More than 100 St. Thomas residents braved the sweltering heat inside the Grand Hotel Galleria on Tuesday to pepper officials with questions about progress on several projects in the historic district.
“We’re excited about this process,” said Sebastiano Paiewonsky Cassinelli, president of St. Thomas-St. John Chamber of Commerce.
The meeting, held by the chamber and Downtown Revitalization Inc., is the latest public forum engaging the community in an attempt to improve the economy and restore island pride in the area.

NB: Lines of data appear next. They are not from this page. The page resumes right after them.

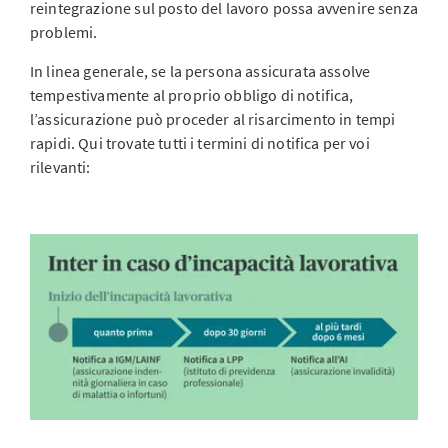
reintegrazione sul posto del lavoro possa avvenire senza
problemi.
In linea generale, se la persona assicurata assolve
tempestivamente al proprio obbligo di notifica,
l’assicurazione può proceder al risarcimento in tempi
rapidi. Qui trovate tutti i termini di notifica per voi
rilevanti:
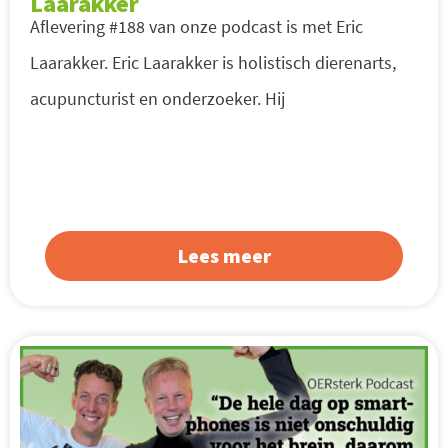
Laarakker
Aflevering #188 van onze podcast is met Eric
Laarakker. Eric Laarakker is holistisch dierenarts,
acupuncturist en onderzoeker. Hij
Lees meer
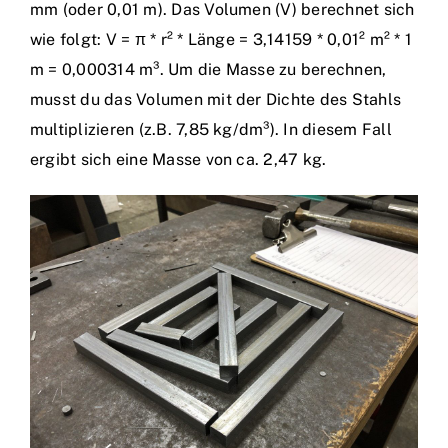
mm (oder 0,01 m). Das Volumen (V) berechnet sich
wie folgt: V = π * r² * Länge = 3,14159 * 0,01² m² * 1
m = 0,000314 m³. Um die Masse zu berechnen,
musst du das Volumen mit der Dichte des Stahls
multiplizieren (z.B. 7,85 kg/dm³). In diesem Fall
ergibt sich eine Masse von ca. 2,47 kg.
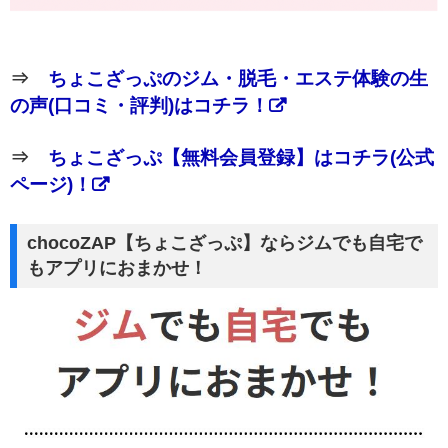
⇒
ちょこざっぷのジム・脱毛・エステ体験の生
の声(口コミ・評判)はコチラ！
⇒
ちょこざっぷ【無料会員登録】はコチラ(公式
ページ)！
chocoZAP【ちょこざっぷ】ならジムでも自宅で
もアプリにおまかせ！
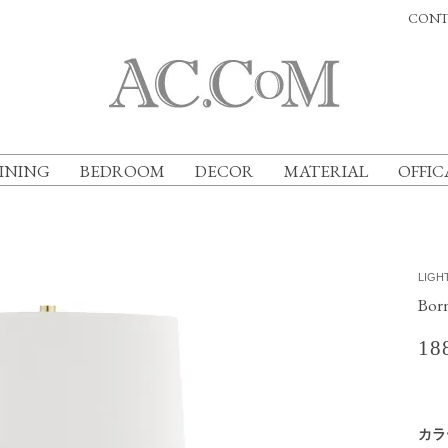
CONT
INING
BEDROOM
DECOR
MATERIAL
OFFIC
LIGH
Bor
18
カラ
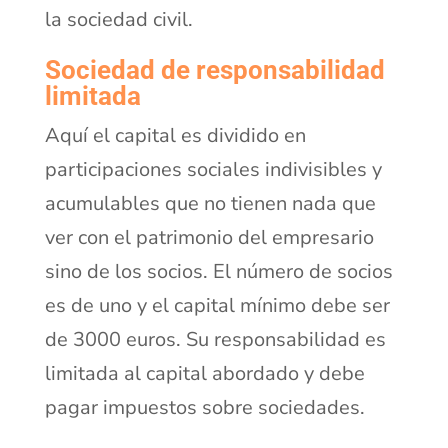
la sociedad civil.
Sociedad de responsabilidad
limitada
Aquí el capital es dividido en
participaciones sociales indivisibles y
acumulables que no tienen nada que
ver con el patrimonio del empresario
sino de los socios. El número de socios
es de uno y el capital mínimo debe ser
de 3000 euros. Su responsabilidad es
limitada al capital abordado y debe
pagar impuestos sobre sociedades.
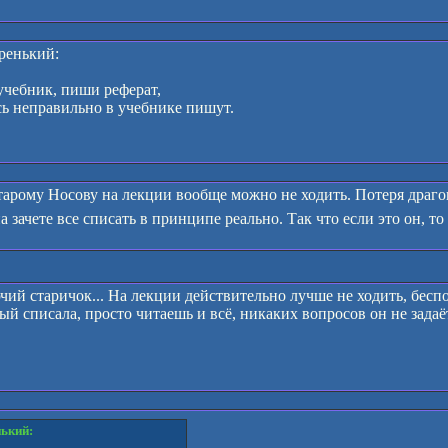
аренький:
учебник, пиши реферат,
сь неправильно в учебнике пишут.
старому Носову на лекции вообще можно не ходить. Потеря драго
а зачете все списать в принципе реально. Так что если это он, т
чий старичок... На лекции действительно лучше не ходить, беспо
ый списала, просто читаешь и всё, никаких вопросов он не задаёт
нький:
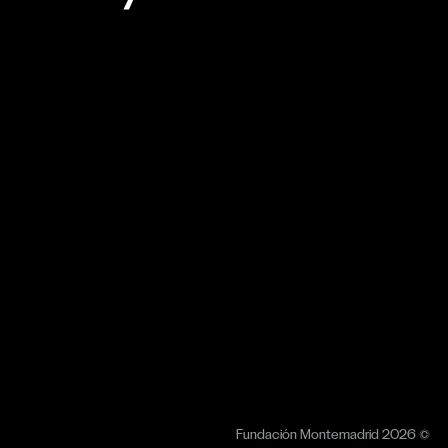
Fundación Montemadrid 2026 ©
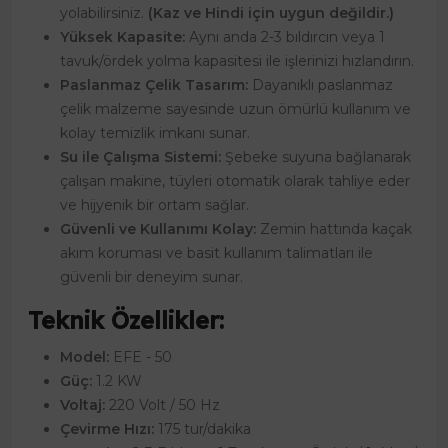
yolabilirsiniz.
(Kaz ve Hindi için uygun değildir.)
Yüksek Kapasite:
Aynı anda 2-3 bıldırcın veya 1
tavuk/ördek yolma kapasitesi ile işlerinizi hızlandırın.
Paslanmaz Çelik Tasarım:
Dayanıklı paslanmaz
çelik malzeme sayesinde uzun ömürlü kullanım ve
kolay temizlik imkanı sunar.
Su ile Çalışma Sistemi:
Şebeke suyuna bağlanarak
çalışan makine, tüyleri otomatik olarak tahliye eder
ve hijyenik bir ortam sağlar.
Güvenli ve Kullanımı Kolay:
Zemin hattında kaçak
akım koruması ve basit kullanım talimatları ile
güvenli bir deneyim sunar.
Teknik Özellikler:
Model:
EFE - 50
Güç:
1.2 KW
Voltaj:
220 Volt / 50 Hz
Çevirme Hızı:
175 tur/dakika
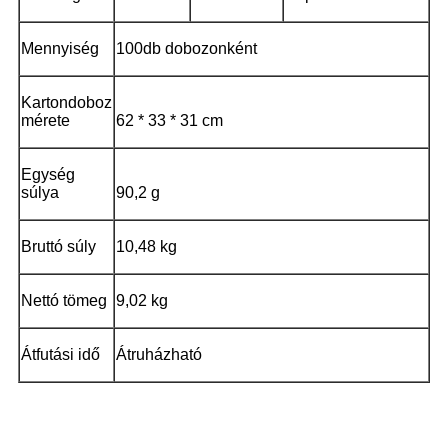
Mennyiség
100db dobozonként
Kartondoboz
mérete
62 * 33 * 31 cm
Egység
súlya
90,2 g
Bruttó súly
10,48 kg
Nettó tömeg
9,02 kg
Átfutási idő
Átruházható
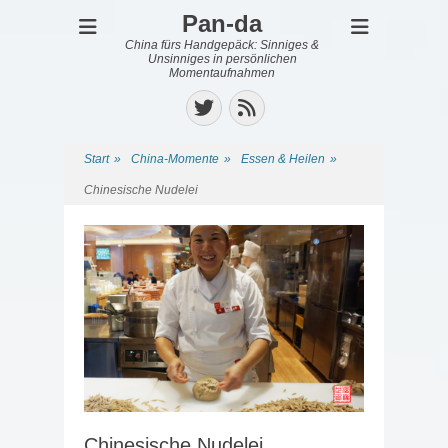
Pan-da
China fürs Handgepäck: Sinniges &
Unsinniges in persönlichen
Momentaufnahmen
Twitter
Feed
Start
»
China-Momente
»
Essen & Heilen
»
Chinesische Nudelei
Chinesische Nudelei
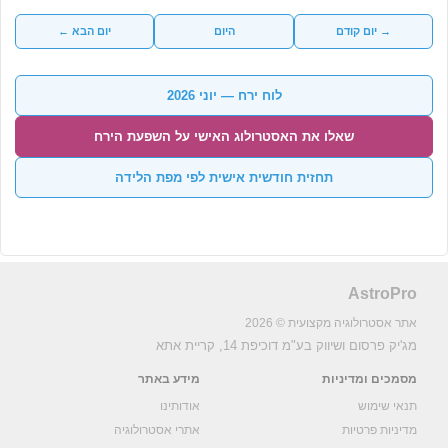
→ יום קודם
היום
יום הבא ←
לוח ירח — יוני 2026
שאלו את האסטרולוג האישי על השפעת הירח
תחזית חודשית אישית לפי מפת הלידה
AstroPro
אתר אסטרולוגיה מקצועית © 2026
מג'יק פרסום ושיווק בע"מ
דוכיפת 14, קריית אתא
מסמכים ומדיניות
מידע באתר
תנאי שימוש
אודותינו
מדיניות פרטיות
אתרי אסטרולוגיה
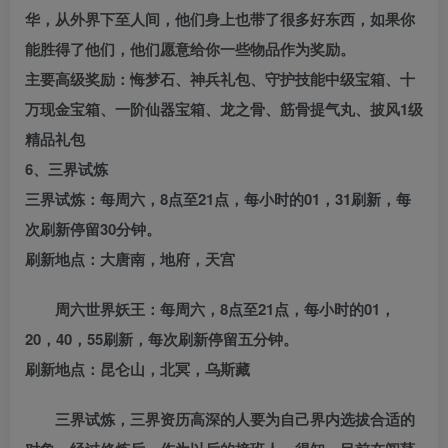
华，从外界下至人间，他们身上也带了很多好东西，如果你
能胜得了他们，他们愿意给你一些物品作为奖励。
主要高级奖励：悔梦石、神兵礼包、守护技能中级宝箱、十
万现金宝箱、一阶仙器宝箱、龙之骨、筋骨提气丸、披风1级
精品礼包
6、三界试炼
三界试炼：每周六，8点至21点，每小时的01，31刷新，每
次刷新停留30分钟。
刷新地点：大唐南，地府，天宫
周六世界妖王：每周六，8点至21点，每小时的01，
20，40，55刷新，每次刷新停留五分钟。
刷新地点：昆仑山，北冥，乌斯藏
三界试炼，三界资历高深的人要为自己界内选拔合适的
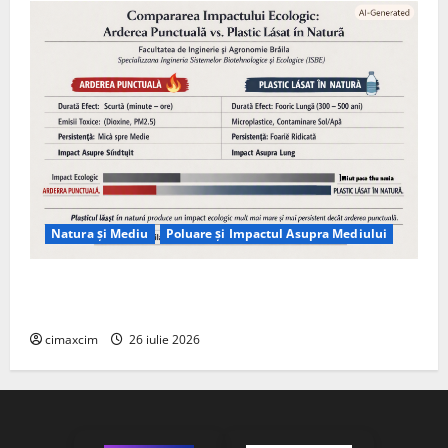
Natura și Mediu
Poluare și Impactul Asupra Mediului
Managementul deșeurilor în România: probleme
reale, soluții și tehnologii noi
cimaxcim
26 iulie 2026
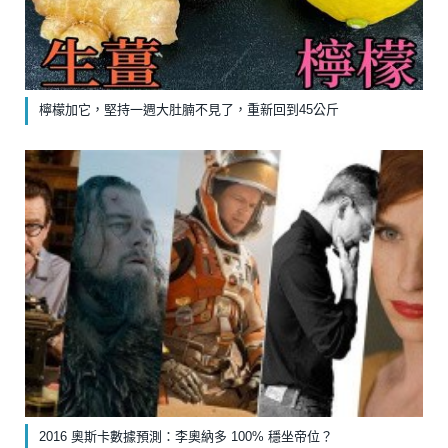
檸檬加它，堅持一週大肚腩不見了，重新回到45公斤
2016 奧斯卡數據預測：李奧納多 100% 穩坐帝位？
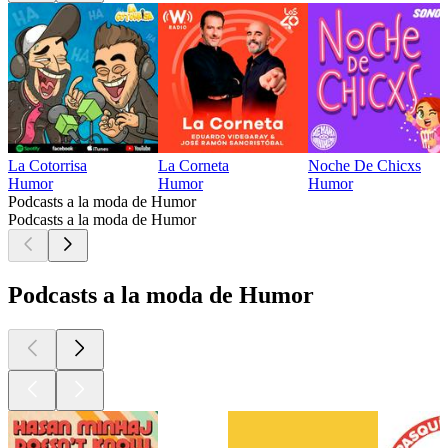
La Cotorrisa
La Corneta
Noche De Chicxs
Humor
Humor
Humor
Podcasts a la moda de Humor
Podcasts a la moda de Humor
Podcasts a la moda de Humor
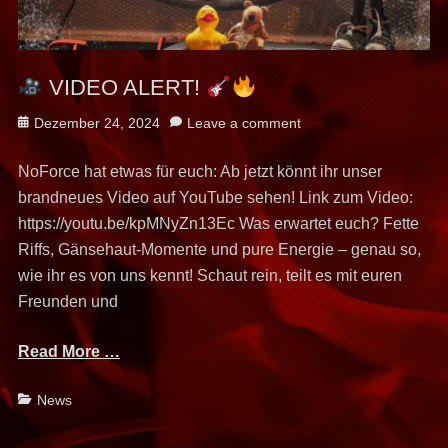
VIDEO ALERT!
Posted
Dezember 24, 2024
Leave a comment
on
NoForce hat etwas für euch: Ab jetzt könnt ihr unser
brandneues Video auf YouTube sehen! Link zum Video:
https://youtu.be/kpMNyZn13Ec Was erwartet euch? Fette
Riffs, Gänsehaut-Momente und pure Energie – genau so,
wie ihr es von uns kennt! Schaut rein, teilt es mit euren
Freunden und
Read More …
Categories
News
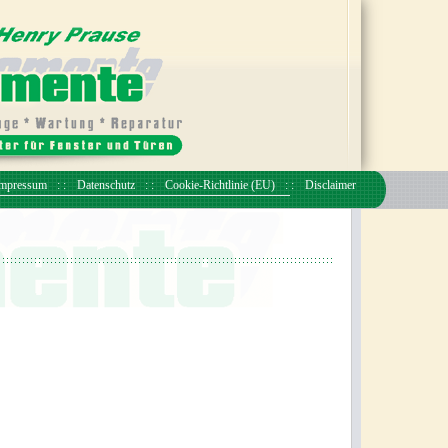
mpressum
Datenschutz
Cookie-Richtlinie (EU)
Disclaimer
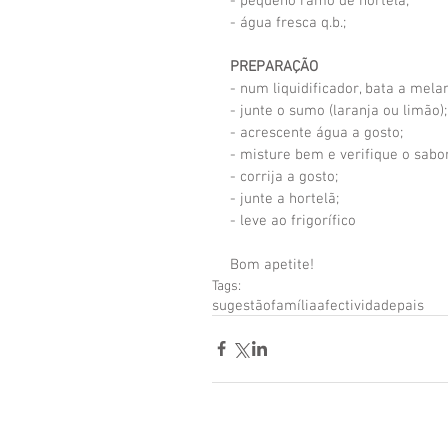
- pequeno ramo de hortelã;
- água fresca q.b.;
PREPARAÇÃO
- num liquidificador, bata a melan
- junte o sumo (laranja ou limão);
- acrescente água a gosto;
- misture bem e verifique o sabor
- corrija a gosto;
- junte a hortelã;
- leve ao frigorífico
Bom apetite!
Tags:
sugestão
família
afectividade
pais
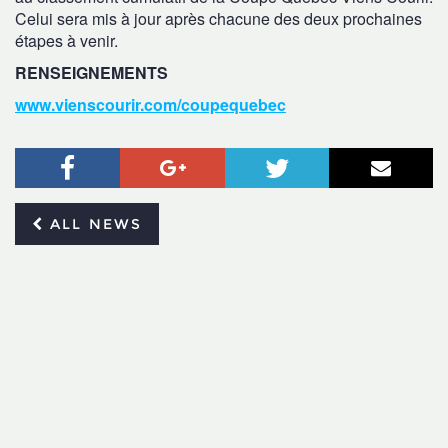
Celui sera mis à jour après chacune des deux prochaines
étapes à venir.
RENSEIGNEMENTS
www.vienscourir.com/coupequebec
Facebook
Google+
Twitter
Email
ALL NEWS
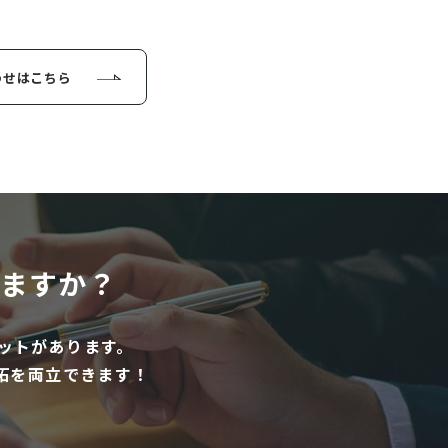
わせはこちら
ますか？
ットがあります。
拓を両立できます！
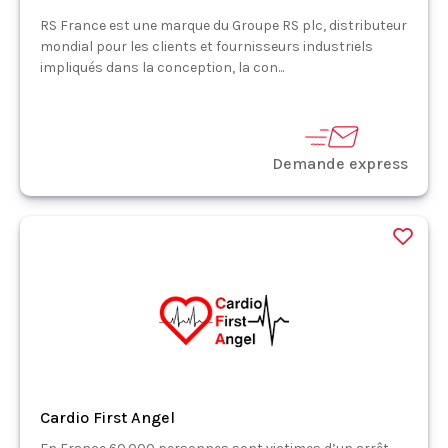
RS France est une marque du Groupe RS plc, distributeur
mondial pour les clients et fournisseurs industriels
impliqués dans la conception, la con...
Demande express
Cardio First Angel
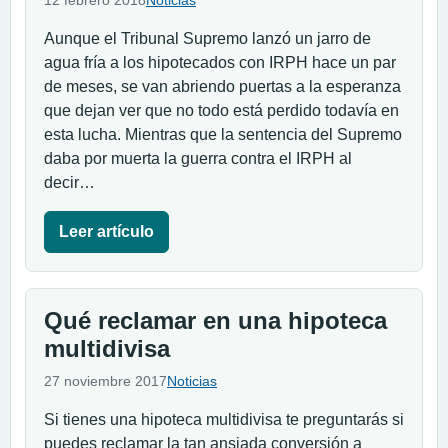
12 febrero 2018
Noticias
Aunque el Tribunal Supremo lanzó un jarro de
agua fría a los hipotecados con IRPH hace un par
de meses, se van abriendo puertas a la esperanza
que dejan ver que no todo está perdido todavía en
esta lucha. Mientras que la sentencia del Supremo
daba por muerta la guerra contra el IRPH al
decir…
Leer artículo
Qué reclamar en una hipoteca
multidivisa
27 noviembre 2017
Noticias
Si tienes una hipoteca multidivisa te preguntarás si
puedes reclamar la tan ansiada conversión a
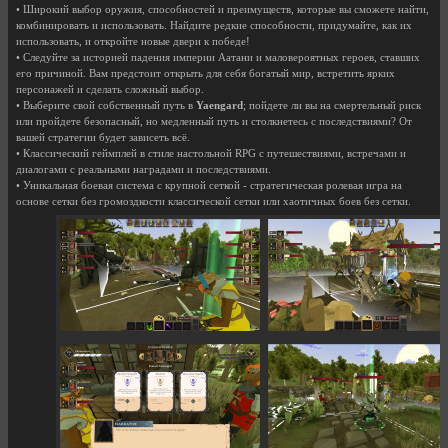
• Широкий выбор оружия, способностей и преимуществ, которые вы сможете найти,
комбинировать и использовать. Найдите редкие способности, придумайте, как их
использовать, и откройте новые двери к победе!
• Следуйте за историей падения империи Аатани и маловероятных героев, ставших
его причиной. Вам предстоит открыть для себя богатый мир, встретить ярких
персонажей и сделать сложный выбор.
• Выберите свой собственный путь в
Yaengard
; пойдете ли вы на смертельный риск
или пройдете безопасный, но медленный путь и столкнетесь с последствиями? От
вашей стратегии будет зависеть всё.
• Классический геймплей в стиле настольной RPG с путешествиями, встречами и
диалогами с реальными наградами и последствиями.
• Уникальная боевая система с крупной сеткой - стратегическая ролевая игра на
основе сетки без громоздкости классической сетки или хаотичных боев без сетки.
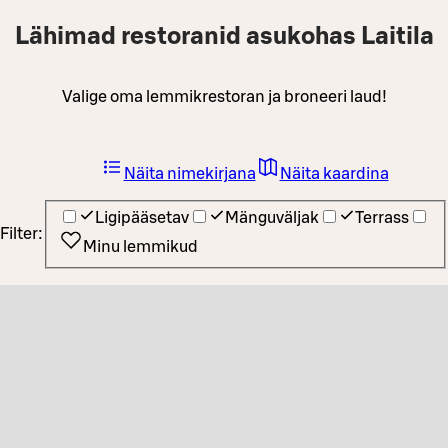
Lähimad restoranid asukohas Laitila
Valige oma lemmikrestoran ja broneeri laud!
Näita nimekirjana
Näita kaardina
Ligipääsetav
Mänguväljak
Terrass
Filter:
Minu lemmikud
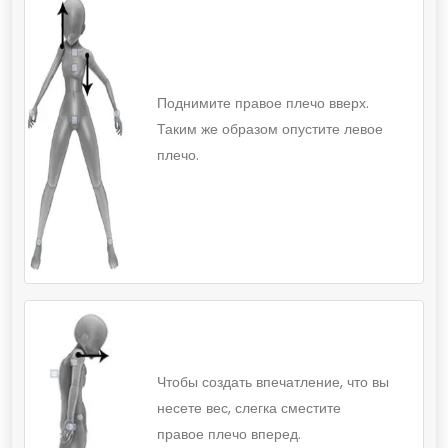
Поднимите правое плечо вверх.
Таким же образом опустите левое
плечо.
Чтобы создать впечатление, что вы
несете вес, слегка сместите
правое плечо вперед.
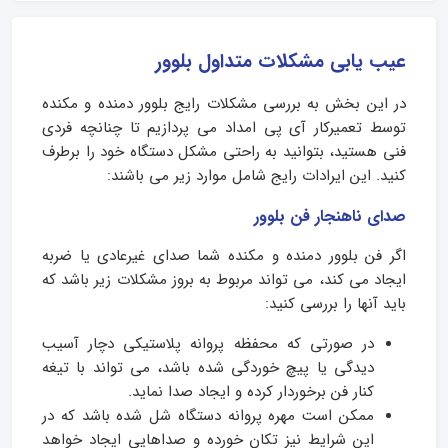
عیب یابی مشکلات متداول بلوور
در این بخش به بررسی مشکلات رایج بلوور دمنده و مکنده
توسط تعمیرکار آی پی امداد می پردازیم تا چنانچه فردی
فنی هستید، بتوانید به راحتی مشکل دستگاه خود را برطرف
کنید. این ایرادات رایج شامل موارد زیر می باشند:
صدای ناهنجار فن بلوور
اگر فن بلوور دمنده و مکنده شما صدای غیرعادی یا ضربه
ایجاد می کند، می تواند مربوط به بروز مشکلات زیر باشد که
باید آنها را بررسی کنید:
در صورتی که محفظه پروانه پلاستیکی دچار آسیب
دیدگی یا پیچ خوردگی شده باشد، می تواند با تیغه
کنار فن برخوردار کرده و ایجاد صدا نماید.
ممکن است مهره پروانه دستگاه شل شده باشد که در
این شرایط نیز تکان خورده و صداهایی ایجاد خواهد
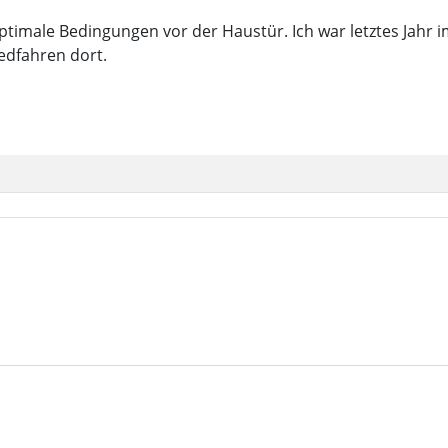
timale Bedingungen vor der Haustür. Ich war letztes Jahr i
dfahren dort.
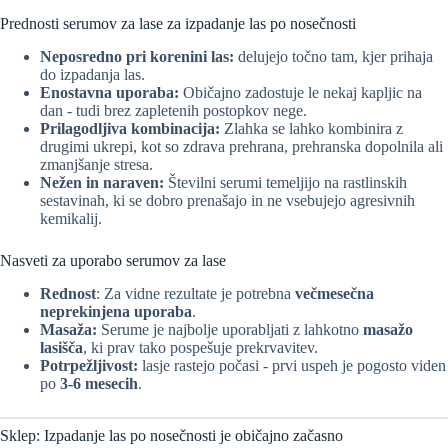
Prednosti serumov za lase za izpadanje las po nosečnosti
Neposredno pri korenini las:
delujejo točno tam, kjer prihaja
do izpadanja las.
Enostavna uporaba:
Običajno zadostuje le nekaj kapljic na
dan - tudi brez zapletenih postopkov nege.
Prilagodljiva kombinacija:
Zlahka se lahko kombinira z
drugimi ukrepi, kot so zdrava prehrana, prehranska dopolnila ali
zmanjšanje stresa.
Nežen in naraven:
Številni serumi temeljijo na rastlinskih
sestavinah, ki se dobro prenašajo in ne vsebujejo agresivnih
kemikalij.
Nasveti za uporabo serumov za lase
Rednost
: Za vidne rezultate je potrebna
večmesečna
neprekinjena uporaba
.
Masaža:
Serume je najbolje uporabljati z lahkotno
masažo
lasišča
, ki prav tako pospešuje prekrvavitev.
Potrpežljivost:
lasje rastejo počasi - prvi uspeh je pogosto viden
po
3-6 mesecih
.
Sklep: Izpadanje las po nosečnosti je običajno začasno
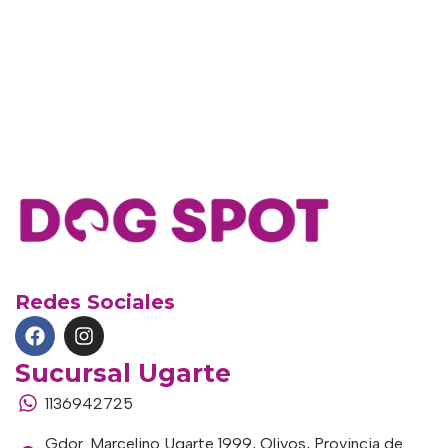
Redes Sociales
Sucursal Ugarte
1136942725
Gdor. Marcelino Ugarte 1999, Olivos, Provincia de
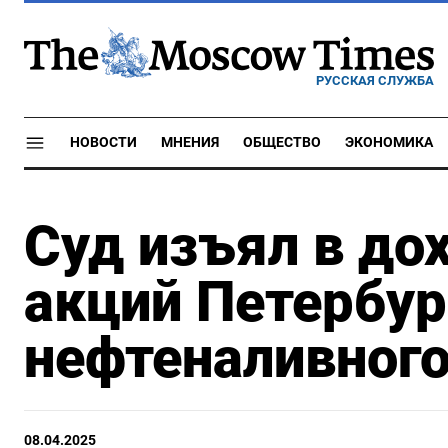
РУССКАЯ СЛУЖБА
НОВОСТИ
МНЕНИЯ
ОБЩЕСТВО
ЭКОНОМИКА
Суд изъял в до
акций Петербур
нефтеналивного
08.04.2025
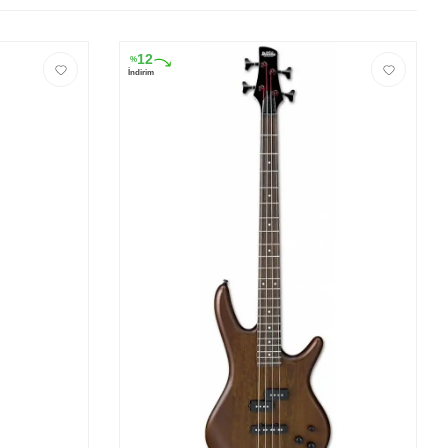
12
%
İndirim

The Department of Public Works presented its latest designs with respect to Veteran’s Drive Enhancement Project. Public Works Commissioner Darryl Smalls said Phase I of the Veteran’s Drive Waterfront Safety and Beautification Project will be completed by December and Phase II should be completed by the 2014-2015 fiscal year. The improvements include street trees and on-street parking to replace waterfront parking lots, which should provide space for wider sidewalks, cobblestone pavers, historic lanterns, benches, waterfront greens and outdoor dining.
“I’ve never been part of anything like this,” Smalls said. “This is incredible.”
Residents voiced complaints about the aesthetic value of placing palm and shade trees on the waterfront, the types of palm trees that should be selected and whether these changes will turn the island’s waterfront into a generic carbon copy of other tourist destinations.
Smalls tried to assuage those concerns by arguing the changes would provide shade while maintaining a connection with the island’s history. The St. Thomas/St. John Historic Commission voiced similar concerns during earlier negotiations, Smalls said, so officials promised not to plant palm trees that were too wide or would block signage or obstruct views.
“We don’t want to be Walt Disney,” Smalls said. “We don’t want to be Miami or California or Africa. We want our waterfront to look like St. Thomas, U.S. Virgin Islands.”
Smalls brought agricultural and horticultural experts to explain they were only considering palm trees found on the island and officials have a shortlist of which palm trees are the easiest to maintain by maintenance workers.
John Woods, an architect from Jaredian Design Group, showed pictures of the waterfront that were more than 100 years old. He explained how the proposed challenges would align with the waterfront historic nature.
The Chamber and DRI contracted with Dover Kohl & Partners to design Veteran’s Drive enhancement project. Dover Kohl, along with Jaredian Design Group and Parson Brinkerhoff, are lead designers for the project and presented the latest design development work to the audience.
“This is an opportunity to create iconic space and return the waterfront to its prominence,” Woods said.
Woods and other experts from Jaredian also answered questions about the proposed cobblestone pavers and wider streets, explaining it would slow down vehicle traffic while allowing for safer traffic for bicyclists.
Cassinelli said the Market Square project is near completion. The project is part of a long-term vision for revitalizing downtown Charlotte Amalie, from Ss. Peter and Paul Cathedral all the way to Fort Christian. The various beautification and utility improvement efforts are being coordinated between the V.I. Water and Power Authority, the Department of Public Works and downtown merchants.